Monday, March 31st, 2014

Rainbow over Yosemite Valley from Tunnel View, Yosemite NP, CA, USA

Rainbow over Yosemite Valley from Tunnel View, 5:59 p.m. yesterday

Yesterday was a wonderful day for photography in Yosemite Valley. When I arrived before sunrise I found two inches of unpredicted fresh snow, and lots of mist. I met my two workshop students and we spent the next couple of hours photographing beautiful, misty, clearing-storm scenes from several spots: Tunnel View, along the Merced River looking at El Capitan and Three Brothers, and from Swinging Bridge toward Yosemite Falls.

The snow melted quickly, and in the afternoon some small (also unpredicted) showers moved through the valley. Driving through rain I noticed the sun starting to break through, and realized that a rainbow might become visible from Tunnel View. Sure enough, when we arrived at Tunnel View we found a rainbow arching over the valley. We grabbed a couple of quick, handheld photos, but the rainbow faded quickly.

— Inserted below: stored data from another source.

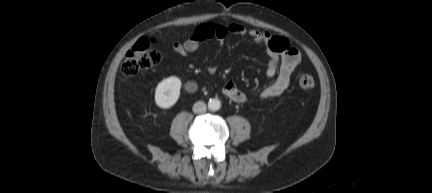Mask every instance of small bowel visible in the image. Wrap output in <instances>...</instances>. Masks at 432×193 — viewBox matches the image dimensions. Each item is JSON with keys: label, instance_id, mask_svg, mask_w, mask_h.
I'll list each match as a JSON object with an SVG mask.
<instances>
[{"label": "small bowel", "instance_id": "c3829d8e", "mask_svg": "<svg viewBox=\"0 0 432 193\" xmlns=\"http://www.w3.org/2000/svg\"><path fill=\"white\" fill-rule=\"evenodd\" d=\"M219 30H222V35H216ZM227 33L248 36L254 42L264 46L268 56L266 74L269 78L275 77V79L259 92V97L272 98L281 95L288 88L291 74L301 61L300 51L292 47L286 38L274 36L258 29H246L244 26L236 23L230 24L227 27L216 24H204L199 26L194 34L184 42L174 43L173 50L177 55L185 57L189 53L195 52L204 40L215 38L218 42H221ZM207 71L210 74H215L217 65L209 64ZM185 89L188 92H195L197 84L189 81L186 83ZM223 94L238 103L245 102L248 98L247 94L234 81H228L224 85Z\"/></svg>", "mask_w": 432, "mask_h": 193}]
</instances>
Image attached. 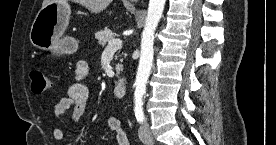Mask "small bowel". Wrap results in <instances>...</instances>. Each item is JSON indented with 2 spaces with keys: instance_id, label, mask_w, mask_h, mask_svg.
Returning <instances> with one entry per match:
<instances>
[{
  "instance_id": "small-bowel-1",
  "label": "small bowel",
  "mask_w": 276,
  "mask_h": 145,
  "mask_svg": "<svg viewBox=\"0 0 276 145\" xmlns=\"http://www.w3.org/2000/svg\"><path fill=\"white\" fill-rule=\"evenodd\" d=\"M89 67L84 61H80L75 70L77 81L71 85L67 91L66 97L60 99L54 107V115L57 117L63 116L67 110L72 109L69 123L78 122L85 112L89 100V89L82 82L88 74ZM108 128L115 133L117 145H130L127 134L123 131L120 121L116 117L107 119ZM66 135L65 127H58L54 130L53 136L57 141H62Z\"/></svg>"
}]
</instances>
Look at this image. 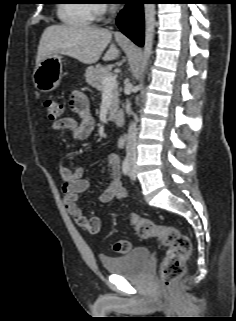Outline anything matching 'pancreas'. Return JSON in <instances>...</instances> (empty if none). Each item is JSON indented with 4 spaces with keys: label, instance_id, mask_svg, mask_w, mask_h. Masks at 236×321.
I'll use <instances>...</instances> for the list:
<instances>
[{
    "label": "pancreas",
    "instance_id": "1",
    "mask_svg": "<svg viewBox=\"0 0 236 321\" xmlns=\"http://www.w3.org/2000/svg\"><path fill=\"white\" fill-rule=\"evenodd\" d=\"M109 75H112V72L107 67H104L100 64L96 65L95 67L87 68L85 72L86 82L91 85L93 88H96L98 91H102L104 85L102 83L103 79ZM119 87L115 85L112 88V97H111V104L109 108L110 116L114 115V113L119 108Z\"/></svg>",
    "mask_w": 236,
    "mask_h": 321
}]
</instances>
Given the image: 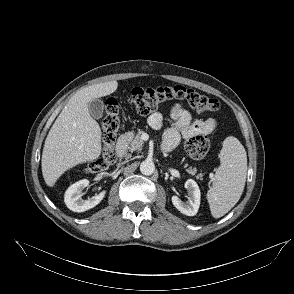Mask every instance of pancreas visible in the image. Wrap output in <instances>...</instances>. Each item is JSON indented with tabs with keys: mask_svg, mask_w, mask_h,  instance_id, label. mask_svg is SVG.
I'll return each instance as SVG.
<instances>
[{
	"mask_svg": "<svg viewBox=\"0 0 294 294\" xmlns=\"http://www.w3.org/2000/svg\"><path fill=\"white\" fill-rule=\"evenodd\" d=\"M143 132L144 131L139 130L137 133L128 132L126 134L129 151L133 152L135 150H138V151L142 150L144 141L141 139V135L143 134ZM187 172L191 175H195L197 179H201L203 177L202 173L196 174V169L192 167L188 168Z\"/></svg>",
	"mask_w": 294,
	"mask_h": 294,
	"instance_id": "obj_1",
	"label": "pancreas"
}]
</instances>
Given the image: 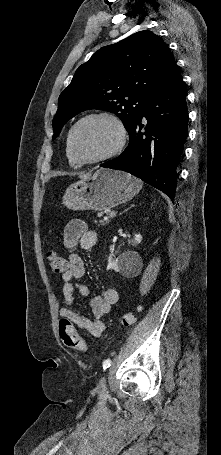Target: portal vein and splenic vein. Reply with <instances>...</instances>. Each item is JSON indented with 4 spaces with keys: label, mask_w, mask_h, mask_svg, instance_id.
Masks as SVG:
<instances>
[{
    "label": "portal vein and splenic vein",
    "mask_w": 221,
    "mask_h": 455,
    "mask_svg": "<svg viewBox=\"0 0 221 455\" xmlns=\"http://www.w3.org/2000/svg\"><path fill=\"white\" fill-rule=\"evenodd\" d=\"M103 219H104V221H108V220H109V218H108V217H104Z\"/></svg>",
    "instance_id": "obj_1"
}]
</instances>
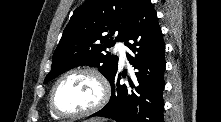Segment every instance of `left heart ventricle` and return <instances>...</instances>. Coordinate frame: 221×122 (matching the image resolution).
Wrapping results in <instances>:
<instances>
[{"label":"left heart ventricle","mask_w":221,"mask_h":122,"mask_svg":"<svg viewBox=\"0 0 221 122\" xmlns=\"http://www.w3.org/2000/svg\"><path fill=\"white\" fill-rule=\"evenodd\" d=\"M100 86L87 74L66 78L55 93L56 106L63 112L76 113L92 107L100 98Z\"/></svg>","instance_id":"left-heart-ventricle-1"}]
</instances>
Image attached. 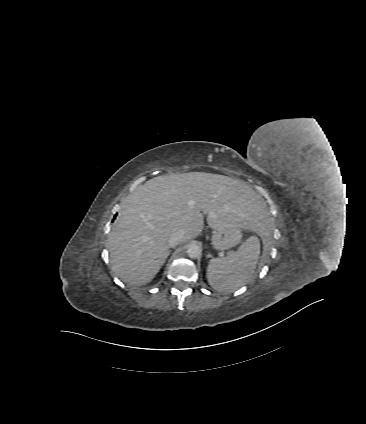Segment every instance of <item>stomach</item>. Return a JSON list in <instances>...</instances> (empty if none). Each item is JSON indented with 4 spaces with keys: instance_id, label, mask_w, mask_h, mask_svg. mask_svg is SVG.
<instances>
[{
    "instance_id": "0dacf381",
    "label": "stomach",
    "mask_w": 366,
    "mask_h": 424,
    "mask_svg": "<svg viewBox=\"0 0 366 424\" xmlns=\"http://www.w3.org/2000/svg\"><path fill=\"white\" fill-rule=\"evenodd\" d=\"M242 238L241 227L233 225L231 228L217 229L213 232L211 244L216 250H226L237 245Z\"/></svg>"
}]
</instances>
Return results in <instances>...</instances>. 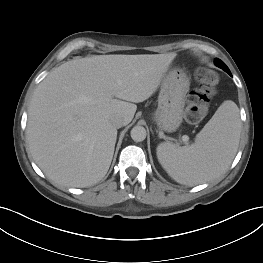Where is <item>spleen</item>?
<instances>
[{
  "label": "spleen",
  "instance_id": "obj_1",
  "mask_svg": "<svg viewBox=\"0 0 263 263\" xmlns=\"http://www.w3.org/2000/svg\"><path fill=\"white\" fill-rule=\"evenodd\" d=\"M240 132L239 108L227 100L197 134L194 144L181 147L162 142L157 146V157L176 182L197 185L228 169L238 149Z\"/></svg>",
  "mask_w": 263,
  "mask_h": 263
}]
</instances>
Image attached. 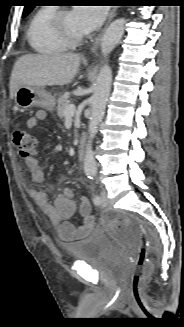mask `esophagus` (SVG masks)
<instances>
[{"instance_id": "1", "label": "esophagus", "mask_w": 184, "mask_h": 327, "mask_svg": "<svg viewBox=\"0 0 184 327\" xmlns=\"http://www.w3.org/2000/svg\"><path fill=\"white\" fill-rule=\"evenodd\" d=\"M116 12H117V8H115V7L111 8L106 25H108V23L114 18V16L116 15ZM102 32L98 35V37L96 38L95 42L93 43V45L91 47V51L93 53H95L98 49V46H99V43L101 40V36H102Z\"/></svg>"}]
</instances>
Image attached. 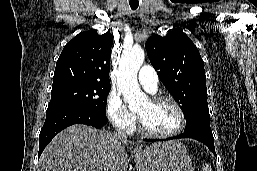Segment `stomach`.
Segmentation results:
<instances>
[{
  "instance_id": "0dacf381",
  "label": "stomach",
  "mask_w": 257,
  "mask_h": 171,
  "mask_svg": "<svg viewBox=\"0 0 257 171\" xmlns=\"http://www.w3.org/2000/svg\"><path fill=\"white\" fill-rule=\"evenodd\" d=\"M137 171H194L185 146L179 141L156 142L134 149Z\"/></svg>"
}]
</instances>
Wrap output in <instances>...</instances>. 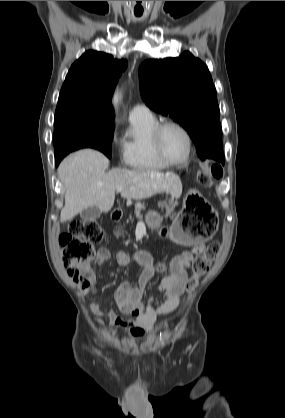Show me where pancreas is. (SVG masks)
Segmentation results:
<instances>
[{
	"instance_id": "1",
	"label": "pancreas",
	"mask_w": 285,
	"mask_h": 418,
	"mask_svg": "<svg viewBox=\"0 0 285 418\" xmlns=\"http://www.w3.org/2000/svg\"><path fill=\"white\" fill-rule=\"evenodd\" d=\"M158 207H161L162 209H163V208H165V209H166V214H165V216H166V217H170V218L174 217V214H173V210H174V207H175V205H174V204H172V203L167 204V203H165V202H159V203H158ZM141 210H144V206L137 207V208L135 209V215H136L137 217H140V211H141Z\"/></svg>"
}]
</instances>
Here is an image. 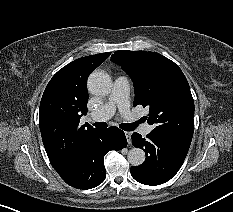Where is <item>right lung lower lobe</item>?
I'll return each mask as SVG.
<instances>
[{
  "mask_svg": "<svg viewBox=\"0 0 233 212\" xmlns=\"http://www.w3.org/2000/svg\"><path fill=\"white\" fill-rule=\"evenodd\" d=\"M126 145L125 134L119 128L100 129L89 142L81 158L59 175L72 187L78 189L94 188L100 185L106 177L105 154L110 150H120Z\"/></svg>",
  "mask_w": 233,
  "mask_h": 212,
  "instance_id": "obj_1",
  "label": "right lung lower lobe"
}]
</instances>
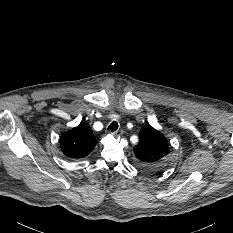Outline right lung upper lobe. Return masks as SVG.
Returning a JSON list of instances; mask_svg holds the SVG:
<instances>
[{"instance_id":"1","label":"right lung upper lobe","mask_w":233,"mask_h":233,"mask_svg":"<svg viewBox=\"0 0 233 233\" xmlns=\"http://www.w3.org/2000/svg\"><path fill=\"white\" fill-rule=\"evenodd\" d=\"M96 139L87 123L64 133L60 140L62 152L71 158H83L95 147Z\"/></svg>"}]
</instances>
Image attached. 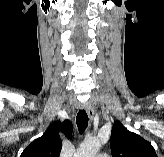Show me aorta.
Returning <instances> with one entry per match:
<instances>
[{
    "label": "aorta",
    "instance_id": "762f6f07",
    "mask_svg": "<svg viewBox=\"0 0 164 157\" xmlns=\"http://www.w3.org/2000/svg\"><path fill=\"white\" fill-rule=\"evenodd\" d=\"M101 145L98 141H87L80 145L75 157H95Z\"/></svg>",
    "mask_w": 164,
    "mask_h": 157
}]
</instances>
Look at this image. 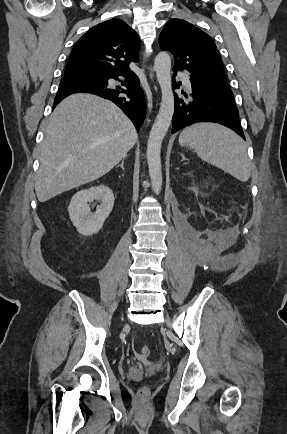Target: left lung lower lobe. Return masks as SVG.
<instances>
[{
	"mask_svg": "<svg viewBox=\"0 0 287 434\" xmlns=\"http://www.w3.org/2000/svg\"><path fill=\"white\" fill-rule=\"evenodd\" d=\"M176 72L178 69L173 68ZM175 74L173 75V79ZM192 93L190 101L175 94V111L172 118V133L197 122H215L234 130L245 139L239 123L238 109L231 90L208 83L197 75H190ZM181 82H173L179 88ZM185 97H188L184 94Z\"/></svg>",
	"mask_w": 287,
	"mask_h": 434,
	"instance_id": "0a47b994",
	"label": "left lung lower lobe"
}]
</instances>
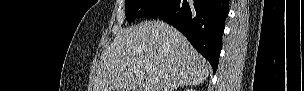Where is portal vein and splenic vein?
<instances>
[{
	"label": "portal vein and splenic vein",
	"instance_id": "18ae733b",
	"mask_svg": "<svg viewBox=\"0 0 304 91\" xmlns=\"http://www.w3.org/2000/svg\"><path fill=\"white\" fill-rule=\"evenodd\" d=\"M145 69H146V73L147 74H152L153 73V68L152 67H149V66H145Z\"/></svg>",
	"mask_w": 304,
	"mask_h": 91
}]
</instances>
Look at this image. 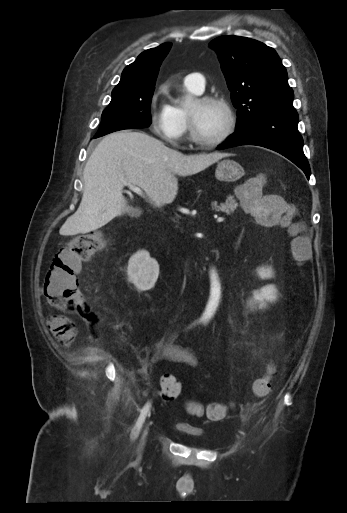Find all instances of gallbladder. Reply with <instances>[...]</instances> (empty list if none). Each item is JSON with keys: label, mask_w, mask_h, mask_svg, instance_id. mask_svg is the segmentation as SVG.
I'll list each match as a JSON object with an SVG mask.
<instances>
[{"label": "gallbladder", "mask_w": 347, "mask_h": 513, "mask_svg": "<svg viewBox=\"0 0 347 513\" xmlns=\"http://www.w3.org/2000/svg\"><path fill=\"white\" fill-rule=\"evenodd\" d=\"M127 212H128L129 214H134V213H135V212H134V210H132V209H128V210H127Z\"/></svg>", "instance_id": "1"}]
</instances>
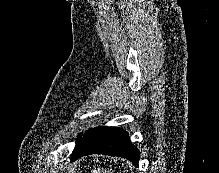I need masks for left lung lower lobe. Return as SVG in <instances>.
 Here are the masks:
<instances>
[{"mask_svg": "<svg viewBox=\"0 0 219 173\" xmlns=\"http://www.w3.org/2000/svg\"><path fill=\"white\" fill-rule=\"evenodd\" d=\"M88 154H104L123 157L138 166L140 154L131 143L125 130L121 128L99 127L79 137L72 153L71 161Z\"/></svg>", "mask_w": 219, "mask_h": 173, "instance_id": "obj_1", "label": "left lung lower lobe"}]
</instances>
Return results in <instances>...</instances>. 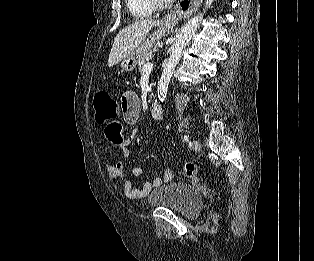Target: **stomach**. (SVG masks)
<instances>
[{
	"label": "stomach",
	"mask_w": 314,
	"mask_h": 261,
	"mask_svg": "<svg viewBox=\"0 0 314 261\" xmlns=\"http://www.w3.org/2000/svg\"><path fill=\"white\" fill-rule=\"evenodd\" d=\"M167 28L164 23H160L159 29L155 31L142 45L135 49L128 57H126L122 63L121 68L123 71L130 72L134 70L139 59L142 57L144 51L142 47L145 45L146 49L151 48L159 39L165 34Z\"/></svg>",
	"instance_id": "0dacf381"
}]
</instances>
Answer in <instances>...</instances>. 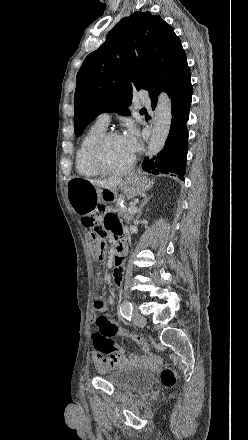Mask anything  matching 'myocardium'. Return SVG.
I'll return each instance as SVG.
<instances>
[{
	"label": "myocardium",
	"instance_id": "1",
	"mask_svg": "<svg viewBox=\"0 0 248 440\" xmlns=\"http://www.w3.org/2000/svg\"><path fill=\"white\" fill-rule=\"evenodd\" d=\"M114 137H122L121 134L117 131H106L104 132L94 143L91 152H90V161L94 169L101 175L105 176H122L129 172H131L136 163V157L133 156L130 164L120 170H110L108 169L103 162V152L107 142Z\"/></svg>",
	"mask_w": 248,
	"mask_h": 440
}]
</instances>
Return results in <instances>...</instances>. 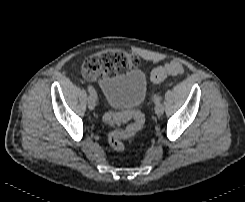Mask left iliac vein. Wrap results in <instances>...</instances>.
<instances>
[{
    "label": "left iliac vein",
    "instance_id": "4c4485c4",
    "mask_svg": "<svg viewBox=\"0 0 245 202\" xmlns=\"http://www.w3.org/2000/svg\"><path fill=\"white\" fill-rule=\"evenodd\" d=\"M164 112V106L162 103H158L156 104L155 106V113L158 115V116H161Z\"/></svg>",
    "mask_w": 245,
    "mask_h": 202
}]
</instances>
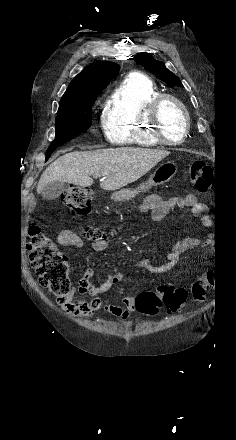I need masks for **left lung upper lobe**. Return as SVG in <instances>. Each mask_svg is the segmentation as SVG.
I'll list each match as a JSON object with an SVG mask.
<instances>
[{
	"mask_svg": "<svg viewBox=\"0 0 236 440\" xmlns=\"http://www.w3.org/2000/svg\"><path fill=\"white\" fill-rule=\"evenodd\" d=\"M134 60L153 73L157 78L171 86H182L180 79L168 70L163 62L155 60L148 53H139L134 56Z\"/></svg>",
	"mask_w": 236,
	"mask_h": 440,
	"instance_id": "5c2ea615",
	"label": "left lung upper lobe"
}]
</instances>
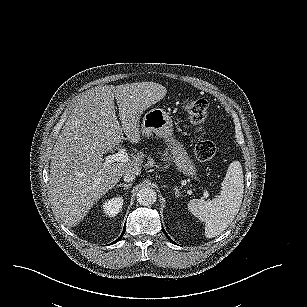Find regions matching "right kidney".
<instances>
[{
    "label": "right kidney",
    "instance_id": "obj_1",
    "mask_svg": "<svg viewBox=\"0 0 307 307\" xmlns=\"http://www.w3.org/2000/svg\"><path fill=\"white\" fill-rule=\"evenodd\" d=\"M123 197H114L102 203V210L105 216L115 217L122 209Z\"/></svg>",
    "mask_w": 307,
    "mask_h": 307
}]
</instances>
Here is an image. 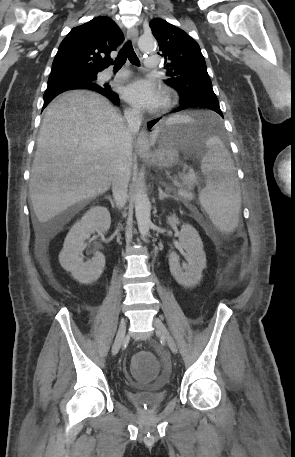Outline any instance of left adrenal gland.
I'll use <instances>...</instances> for the list:
<instances>
[{"label": "left adrenal gland", "mask_w": 295, "mask_h": 457, "mask_svg": "<svg viewBox=\"0 0 295 457\" xmlns=\"http://www.w3.org/2000/svg\"><path fill=\"white\" fill-rule=\"evenodd\" d=\"M158 190H159V199L160 200H164L166 198H171L172 197L171 195L166 194V192H163L160 187L158 188Z\"/></svg>", "instance_id": "a2214340"}]
</instances>
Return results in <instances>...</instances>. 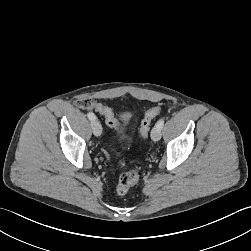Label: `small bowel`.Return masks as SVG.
Wrapping results in <instances>:
<instances>
[{"label": "small bowel", "instance_id": "c3829d8e", "mask_svg": "<svg viewBox=\"0 0 251 251\" xmlns=\"http://www.w3.org/2000/svg\"><path fill=\"white\" fill-rule=\"evenodd\" d=\"M93 103V99L90 96H86L84 99L78 98L74 100L73 107L76 110H84L89 109Z\"/></svg>", "mask_w": 251, "mask_h": 251}]
</instances>
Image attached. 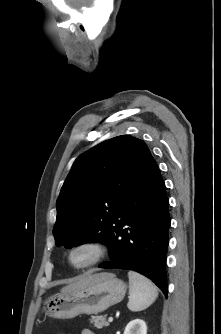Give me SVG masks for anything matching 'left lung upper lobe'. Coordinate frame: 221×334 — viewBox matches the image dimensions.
Wrapping results in <instances>:
<instances>
[{"label": "left lung upper lobe", "instance_id": "1", "mask_svg": "<svg viewBox=\"0 0 221 334\" xmlns=\"http://www.w3.org/2000/svg\"><path fill=\"white\" fill-rule=\"evenodd\" d=\"M152 162L145 142L129 135L81 154L57 199L55 244L71 248L98 240L108 245L123 201Z\"/></svg>", "mask_w": 221, "mask_h": 334}]
</instances>
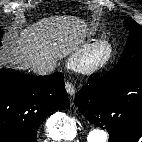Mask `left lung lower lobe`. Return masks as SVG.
<instances>
[{
	"mask_svg": "<svg viewBox=\"0 0 142 142\" xmlns=\"http://www.w3.org/2000/svg\"><path fill=\"white\" fill-rule=\"evenodd\" d=\"M74 103L87 120L107 129L109 142H135L142 136V68L90 78Z\"/></svg>",
	"mask_w": 142,
	"mask_h": 142,
	"instance_id": "1",
	"label": "left lung lower lobe"
}]
</instances>
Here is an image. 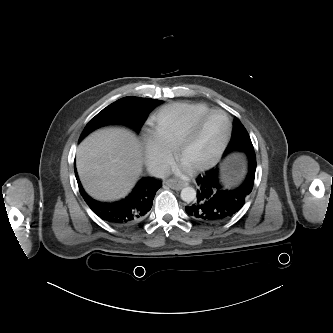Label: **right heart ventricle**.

It was frustrating, especially since this was the second time I’d arrived at Tunnel View just a little too late to catch a rainbow. But I reasoned that the conditions were right, and the same thing could happen again, so we waited. Eventually another shower moved through, and a patch of blue sky teased us into thinking that a rainbow might appear, but that hole in the clouds closed up and it started sprinkling again. We finally decided to give up and go elsewhere. As we were packing our gear, I noticed that the sky looked a little lighter to the west, so we drove through the tunnel to see what things looked like on the other side. Promising, as the sun was breaking through and hitting the canyon near Cascade Fall.